Image source, Getty Images
For now, Spanish producers and exporters must contain breathing while developing EU negotiations with Washington. For Pico Lapuente, a great reason for concern is the influence – or, as he sees, the lack of influence – that his sector exerts within the European commercial block.
“The negotiations that represent the 27 EU countries are Brussels,” he says. “In these negotiations, industrial products have much more influence than food.”
“I would not like that, in this negotiation, food products such as olive oil will be used as mere exchange coins to get a better agreement for European industrial products. That worries me.
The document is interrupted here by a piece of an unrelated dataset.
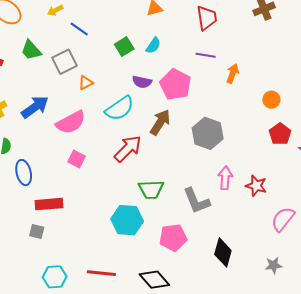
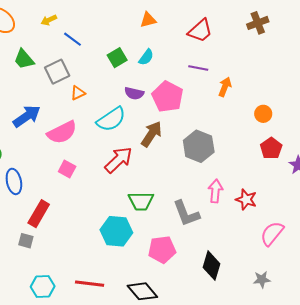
red trapezoid: (207, 18) -> (200, 31), turned 56
red rectangle: (49, 204) -> (39, 214), turned -56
And I hope it does not happen.”
A spokesman for the European Commission declared the BBC that in negotiations with the USA will act “in defense of European interests, protecting its workers, its consumers and their industries.”
Jaime Fernández, from the Osborne group, believes that his industry could live with the 10% tariff in force without suffering too many consequences.
However, a tax of 20%, according to him, would make the industry “rethink how to accelerate growth in some other markets, which would end up causing the relocation of resources from the United States.”
Díaz-Giménez affirms that his company is already studying alternative markets to invest, such as China, or European consumers of tested efficiency ham, such as France, Italy and Portugal.
Díaz-Giménez states that it is the logical response to current uncertainty.
“If I were the general director of any company with high exposure to the United States … I would have sent all my sales team to look for other markets,” he says.
“And at this point, they would have found them. There will be plans B and C Plans, to ensure that we have reduced this exposure to the United States.”